To return to the charges that have now, at long last, been made a little more clear… The second one is brand new. I don’t have any record of the bishop ever accusing me of incitement, until last week.

According to the canon, the crime of incitement = “publicly stirring up hostilities or hatred against the Apostolic See or an ordinary [bishop] on account of some act of ecclesiastical power or ministry, or inciting subjects to disobey.”

I have no awareness whatsoever of ever having done this.

I have freely shared my own point-of-view, on topics that cause a lot of thoughts and emotions. But I believe that I have always left it to you, dear reader, to determine how you react to what I write.

For my part, I bear no ill will towards Pope Francis or Bishop Knestout. To the contrary, I pray for both of them with love every time I celebrate Holy Mass. I have at times been angry with both of them, but that anger cooled long ago.

It seems to me that expressing yourself in a proper forum about highly debatable matters of Church governance ≠ incitement to hatred or disobedience.

I do not think that I myself have wrongly disobeyed; I know for certain that I have never urged anyone to disobey the Church’s law or any particular ordinance of Bishop Knestout.
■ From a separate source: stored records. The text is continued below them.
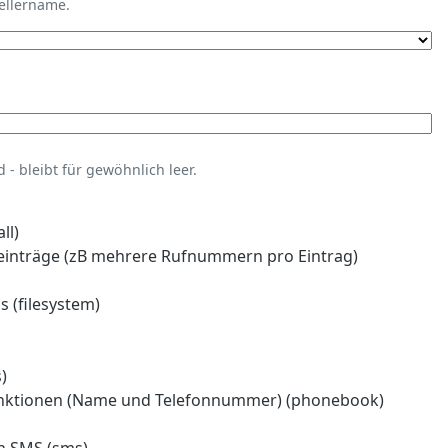
tellername.
- bleibt für gewöhnlich leer.
ll)
einträge (zB mehrere Rufnummern pro Eintrag)
 (filesystem)
)
nktionen (Name und Telefonnummer) (phonebook)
Two weeks from today my canon lawyer and I will meet with the bishop and Judicial Vicar to initiate this “extrajudicial process.” I pray for humility and honesty. Apparently the bishop will present evidence to support his charges; may I have a mind open to see the whole matter as clearly as possible.

If I have in fact done wrong in the ways that the bishop contends, I pledge myself to do whatever I can to repair the damage.

Today we keep the anniversary of St. Therese of Lisieux’s holy death. On the day of the meeting in Richmond, we will remember Therese’s spiritual mother, St. Theresa of Avila. Let’s pray to these two Doctors of the Church. May a miracle of peace and mutual understanding occur.